Une bonne ambiance, mais aussi des résultats !
Champion de F3000 en 1989 justement avec l’avignonnais, Jordan franchit le pas en 1991 et débarque en F1. Dès sa première saison, Jordan fait fort, en décrochant à plusieurs reprises des points grâce à une superbe F1 à la fameuse livrée verte 7up. Surtout, il fait débuter Michael Schumacher à Spa, mais Flavio Briatore le « double » pour lui chiper son poulain et le transférer chez Benetton. Plus tard, il lance Rubens Barrichello ou encore Eddie Irvine.
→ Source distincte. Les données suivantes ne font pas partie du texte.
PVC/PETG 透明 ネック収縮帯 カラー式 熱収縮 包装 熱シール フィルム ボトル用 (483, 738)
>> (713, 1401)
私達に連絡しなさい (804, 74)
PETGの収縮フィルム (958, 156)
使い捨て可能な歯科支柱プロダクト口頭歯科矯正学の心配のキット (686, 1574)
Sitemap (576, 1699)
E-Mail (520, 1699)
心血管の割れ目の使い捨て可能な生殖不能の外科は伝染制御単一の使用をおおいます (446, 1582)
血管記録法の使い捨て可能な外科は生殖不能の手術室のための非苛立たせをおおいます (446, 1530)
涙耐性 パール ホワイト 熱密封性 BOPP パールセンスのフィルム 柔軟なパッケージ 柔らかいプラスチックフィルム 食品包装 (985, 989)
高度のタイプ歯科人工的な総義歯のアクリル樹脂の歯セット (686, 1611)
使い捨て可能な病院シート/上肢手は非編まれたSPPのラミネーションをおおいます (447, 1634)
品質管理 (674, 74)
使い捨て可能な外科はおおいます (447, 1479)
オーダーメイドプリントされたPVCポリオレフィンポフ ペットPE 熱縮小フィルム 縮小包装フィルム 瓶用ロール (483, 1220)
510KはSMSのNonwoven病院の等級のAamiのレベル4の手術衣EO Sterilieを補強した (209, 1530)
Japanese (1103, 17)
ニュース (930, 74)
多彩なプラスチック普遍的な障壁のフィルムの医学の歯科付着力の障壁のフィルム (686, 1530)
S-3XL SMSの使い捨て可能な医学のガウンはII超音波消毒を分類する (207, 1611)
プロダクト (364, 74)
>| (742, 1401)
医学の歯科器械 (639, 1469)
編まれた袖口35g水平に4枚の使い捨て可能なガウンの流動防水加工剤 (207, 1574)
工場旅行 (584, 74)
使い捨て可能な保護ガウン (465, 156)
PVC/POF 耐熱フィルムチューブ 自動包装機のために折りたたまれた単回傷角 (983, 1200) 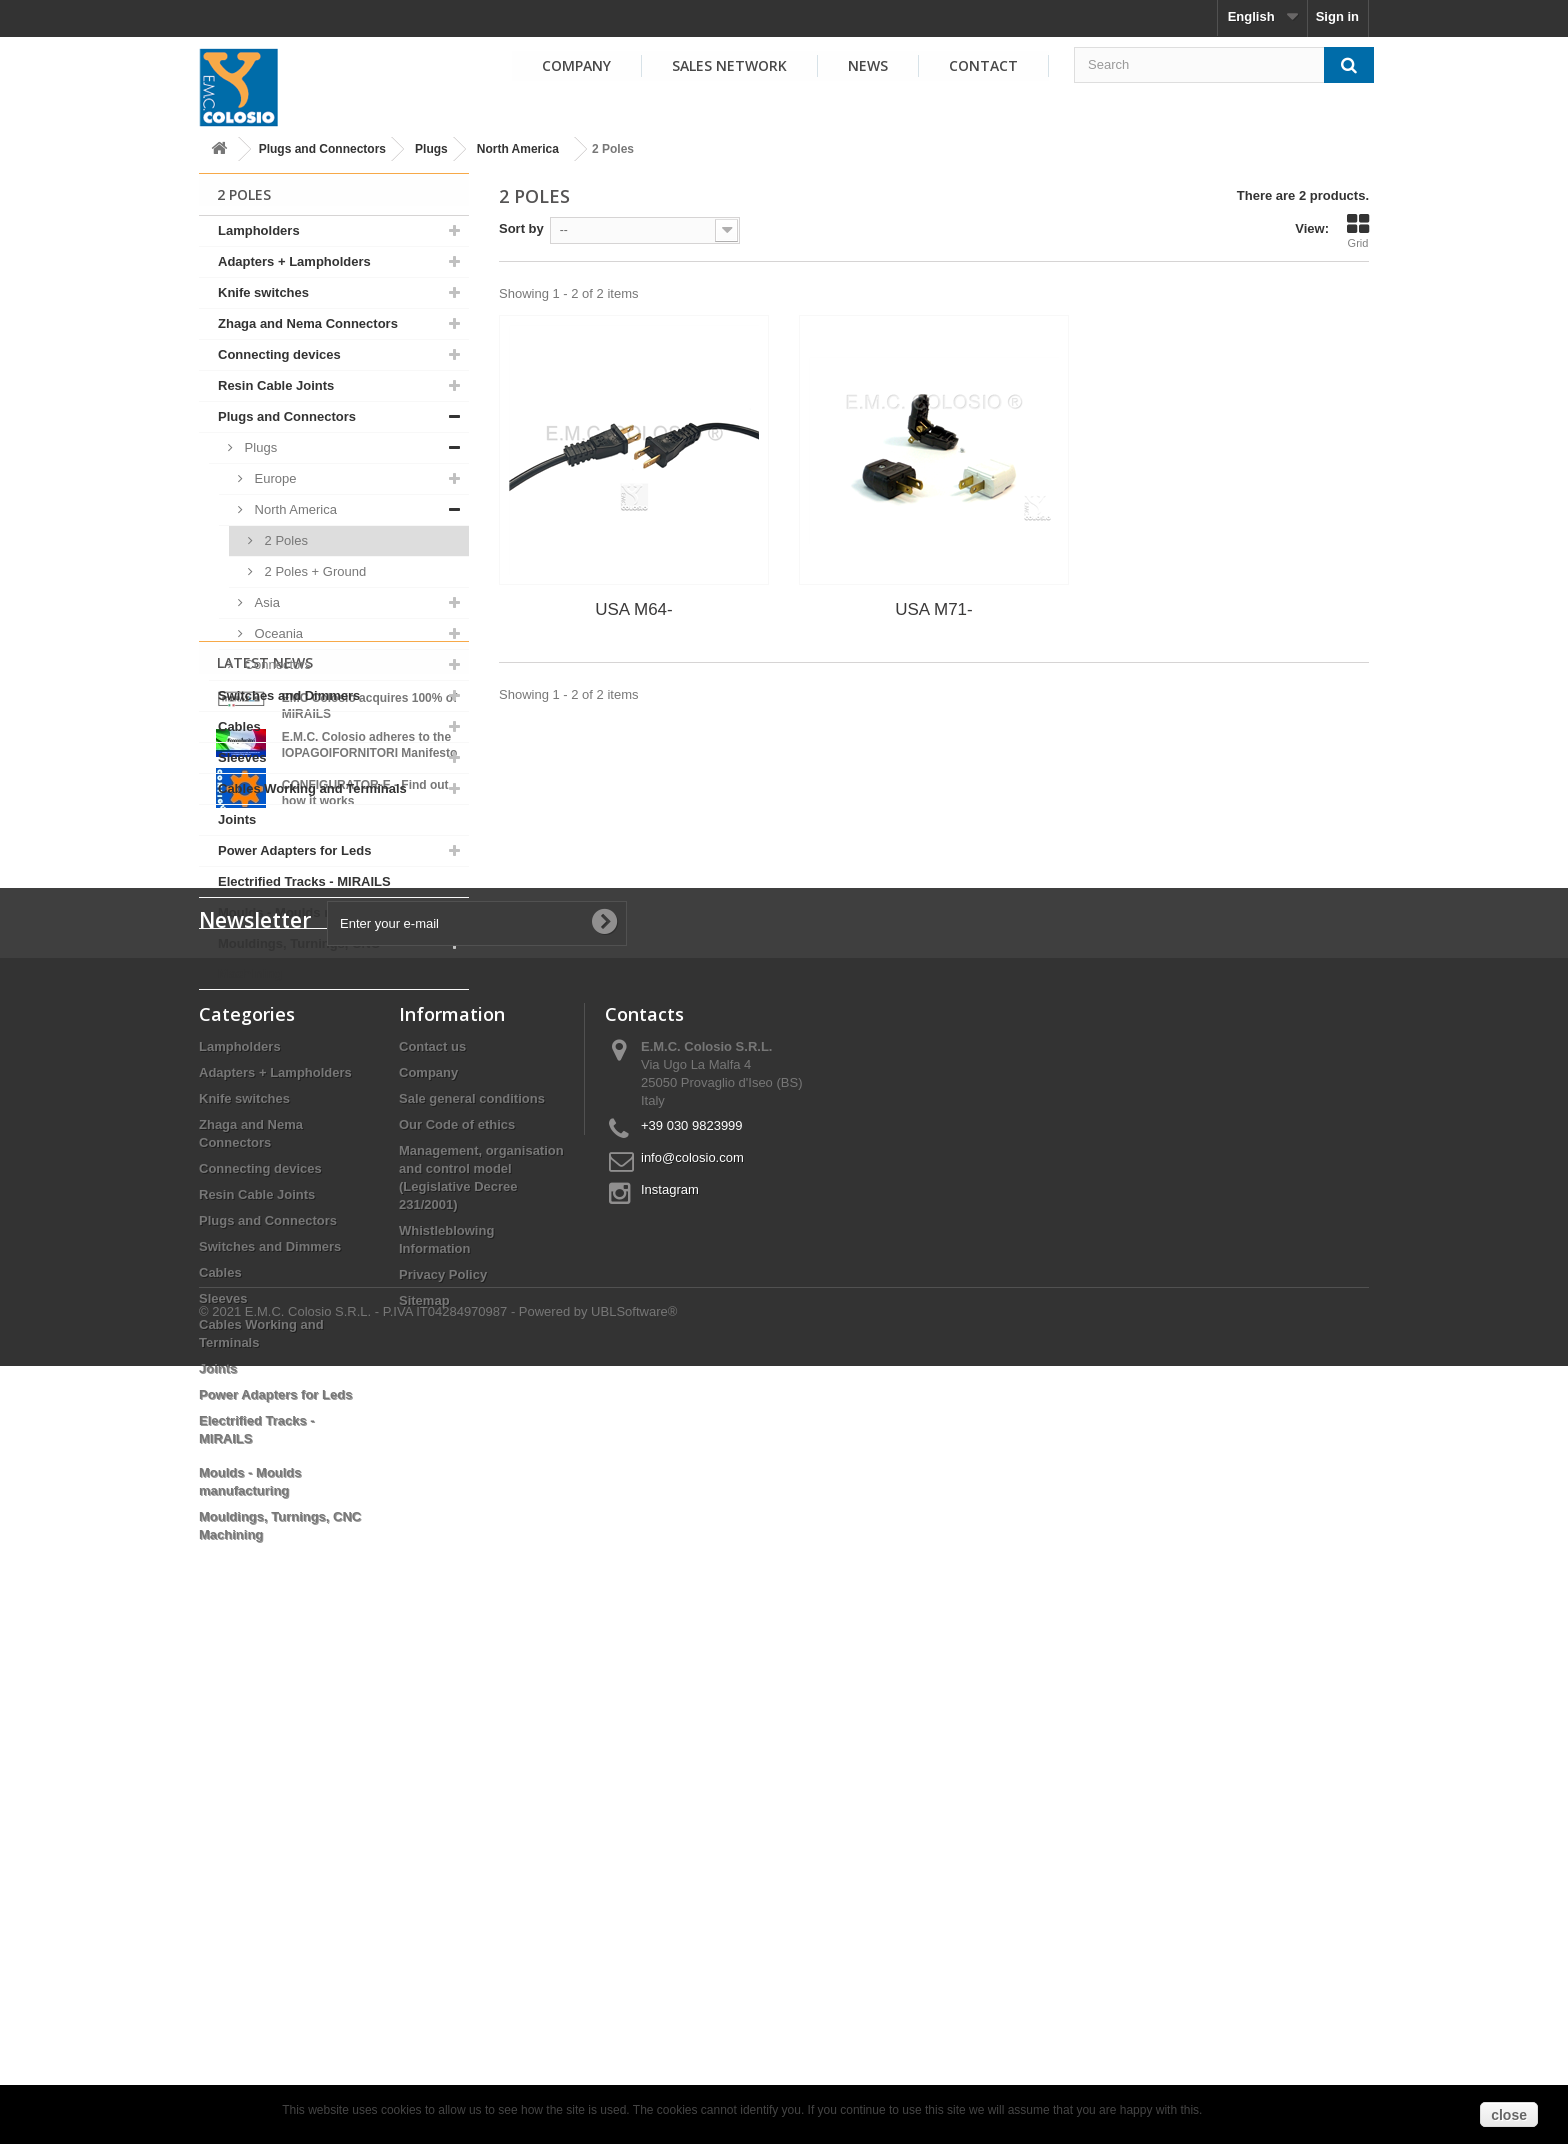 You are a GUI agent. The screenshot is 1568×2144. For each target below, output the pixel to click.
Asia (265, 602)
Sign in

Après quelques années mitigées avec Hart, où il est souvent obligé de faire appel à des pilotes payants, puis quelques saisons avec Peugeot, Jordan progresse dans la hiérarchie avec Mugen-Honda. En 1998, Damon Hill remporte le premier succès de l’écurie sous le déluge de Spa. La meilleure saison reste 1999, avec une 3ème place finale au championnat constructeur, tandis que Heinz-Harald Frentzen est pendant une partie de la saison en lice pour le titre mondial. Après quelques coups d’éclat ça et là, et malgré un partenariat officiel avec Ford en 2003, l’écurie périclite et finalement Eddie Jordan vend la structure en 2005.
Depuis, il était resté influent et très actif, entre ses activités de consultant médias pour la BBC, l’animation de son propre podcast, des présentations occasionnelles de Top Gear, ou encore ses activités de manager (pour Adrian Newey) et d’actionnaire du Celtic Football Club.